In der neusten Folge unseres queerfeministischen Generationen-Podcasts „Von Boom bis Z“ reden wir über Adultismus, die Diskriminierung junger Menschen von älteren Menschen aufgrund ihres Alters. „Das wirst du verstehen, wenn du älter bist“, den Satz haben bestimmt schon viele in ihrer Kindheit gehört. Doch diese Aussage, die fast schon normal scheint, kann weitergedacht zu Diskriminierung im Alltag, im Bildungssystem und in der Politik führen, wenn über die Köpfe junger Menschen hinweg entschieden wird.

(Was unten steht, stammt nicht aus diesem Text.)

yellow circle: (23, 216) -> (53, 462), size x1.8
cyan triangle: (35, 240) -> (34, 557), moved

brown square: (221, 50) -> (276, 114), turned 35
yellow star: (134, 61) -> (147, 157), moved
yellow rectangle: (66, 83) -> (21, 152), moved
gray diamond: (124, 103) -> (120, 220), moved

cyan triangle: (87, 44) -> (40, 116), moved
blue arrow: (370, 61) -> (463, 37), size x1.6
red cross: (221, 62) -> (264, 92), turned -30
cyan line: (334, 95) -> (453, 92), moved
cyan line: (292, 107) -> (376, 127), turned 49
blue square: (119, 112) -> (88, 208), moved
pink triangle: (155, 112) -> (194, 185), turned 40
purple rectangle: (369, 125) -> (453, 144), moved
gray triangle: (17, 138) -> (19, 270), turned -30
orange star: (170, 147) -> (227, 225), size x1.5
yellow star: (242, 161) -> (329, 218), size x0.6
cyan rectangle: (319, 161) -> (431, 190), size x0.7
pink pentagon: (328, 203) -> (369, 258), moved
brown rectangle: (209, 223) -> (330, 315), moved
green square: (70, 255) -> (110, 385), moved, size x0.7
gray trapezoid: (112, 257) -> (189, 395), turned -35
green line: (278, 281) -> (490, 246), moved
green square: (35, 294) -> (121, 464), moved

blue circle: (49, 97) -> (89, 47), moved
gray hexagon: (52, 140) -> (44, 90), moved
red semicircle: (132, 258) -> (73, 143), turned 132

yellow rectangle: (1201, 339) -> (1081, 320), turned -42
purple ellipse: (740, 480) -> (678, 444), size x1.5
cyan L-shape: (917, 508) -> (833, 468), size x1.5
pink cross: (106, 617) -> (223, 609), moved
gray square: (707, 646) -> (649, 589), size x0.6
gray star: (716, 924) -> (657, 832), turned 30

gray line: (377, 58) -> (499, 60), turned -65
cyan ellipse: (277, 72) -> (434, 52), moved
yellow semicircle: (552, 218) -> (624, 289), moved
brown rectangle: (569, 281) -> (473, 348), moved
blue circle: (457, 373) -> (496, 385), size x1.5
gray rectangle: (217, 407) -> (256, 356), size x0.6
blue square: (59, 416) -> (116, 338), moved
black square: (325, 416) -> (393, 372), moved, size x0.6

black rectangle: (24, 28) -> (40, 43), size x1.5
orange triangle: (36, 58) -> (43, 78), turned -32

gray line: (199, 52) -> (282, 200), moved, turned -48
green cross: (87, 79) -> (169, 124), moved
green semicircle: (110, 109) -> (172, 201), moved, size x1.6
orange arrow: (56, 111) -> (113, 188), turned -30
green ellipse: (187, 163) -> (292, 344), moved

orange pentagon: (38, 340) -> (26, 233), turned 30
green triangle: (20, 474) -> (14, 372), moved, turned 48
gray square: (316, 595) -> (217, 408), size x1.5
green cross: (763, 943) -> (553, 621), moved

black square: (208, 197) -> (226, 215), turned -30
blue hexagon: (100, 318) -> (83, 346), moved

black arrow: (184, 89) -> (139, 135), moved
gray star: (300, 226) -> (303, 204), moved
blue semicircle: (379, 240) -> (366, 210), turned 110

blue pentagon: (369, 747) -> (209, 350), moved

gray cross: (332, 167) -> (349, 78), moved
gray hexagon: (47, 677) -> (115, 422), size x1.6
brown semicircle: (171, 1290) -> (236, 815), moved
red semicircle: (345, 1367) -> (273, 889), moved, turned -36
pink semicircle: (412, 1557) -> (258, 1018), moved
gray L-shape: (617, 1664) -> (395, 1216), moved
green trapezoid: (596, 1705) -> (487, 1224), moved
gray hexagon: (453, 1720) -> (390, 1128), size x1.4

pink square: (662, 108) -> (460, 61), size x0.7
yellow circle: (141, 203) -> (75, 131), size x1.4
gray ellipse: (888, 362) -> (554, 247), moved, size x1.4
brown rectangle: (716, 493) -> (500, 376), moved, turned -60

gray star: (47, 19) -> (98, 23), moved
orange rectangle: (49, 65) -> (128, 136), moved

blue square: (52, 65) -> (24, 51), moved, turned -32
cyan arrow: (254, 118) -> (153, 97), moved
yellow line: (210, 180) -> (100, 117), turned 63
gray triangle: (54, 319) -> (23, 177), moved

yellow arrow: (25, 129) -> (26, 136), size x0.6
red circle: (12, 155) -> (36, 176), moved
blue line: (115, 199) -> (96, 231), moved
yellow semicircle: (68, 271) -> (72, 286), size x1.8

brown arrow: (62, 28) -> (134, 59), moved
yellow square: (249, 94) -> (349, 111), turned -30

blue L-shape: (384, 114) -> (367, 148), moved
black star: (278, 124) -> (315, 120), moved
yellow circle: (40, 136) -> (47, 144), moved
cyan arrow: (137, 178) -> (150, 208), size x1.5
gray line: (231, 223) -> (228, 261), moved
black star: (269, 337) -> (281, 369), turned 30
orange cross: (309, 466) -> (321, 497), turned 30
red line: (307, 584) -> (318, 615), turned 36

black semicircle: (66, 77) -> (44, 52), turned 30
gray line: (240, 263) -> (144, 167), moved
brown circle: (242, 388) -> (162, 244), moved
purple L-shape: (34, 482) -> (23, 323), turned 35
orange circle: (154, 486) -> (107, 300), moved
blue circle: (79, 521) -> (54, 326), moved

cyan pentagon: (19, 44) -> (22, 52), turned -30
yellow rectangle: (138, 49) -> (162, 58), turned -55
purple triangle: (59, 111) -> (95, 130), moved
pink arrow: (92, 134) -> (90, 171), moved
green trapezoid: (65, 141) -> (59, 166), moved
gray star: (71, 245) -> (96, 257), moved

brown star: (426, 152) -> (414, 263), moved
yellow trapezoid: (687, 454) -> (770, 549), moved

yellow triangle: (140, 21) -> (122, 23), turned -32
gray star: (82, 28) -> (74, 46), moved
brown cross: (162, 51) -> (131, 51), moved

Mit dabei sind unsere Praktikantin Kathrin (Zellenial) und unsere Schülerpraktikantin Ida (Gen Z), die gerade ihr Abitur macht und viel über Adultismus in der Schule und in ihrem politischen Engagement zu erzählen hat. Moderiert wird die Folge von Renate (Gen X).
Erwachsen sein als Norm
Adultismus ist die einzige Diskriminierungsform, von der alle schon einmal betroffen waren. Trotzdem wird zu wenig darüber geredet, wie Erwachsene jungen Menschen das Recht absprechen, ernstgenommen und gesehen zu werden, weil sie Alter über Fähigkeiten stellen. Ida stellt dabei fest, dass man dieses Recht nur bekommt, wenn man sich nicht altersgerecht verhält, sondern man das „Erwachsensein cosplayed“, sich also anpasst. Auf den eigenen Kleidungsstil oder die Sprache der Jugend werde oft hinabgesehen. Kathrin fasst es zusammen: Erwachsensein ist die Norm in unserer Gesellschaft. Doch wann fühlt man sich eigentlich erwachsen? Für Kathrin war es ihre Ausbildung samt Gehalt, oder ihre erste Steuererklärung. Ida dagegen glaubt nicht an das Konzept.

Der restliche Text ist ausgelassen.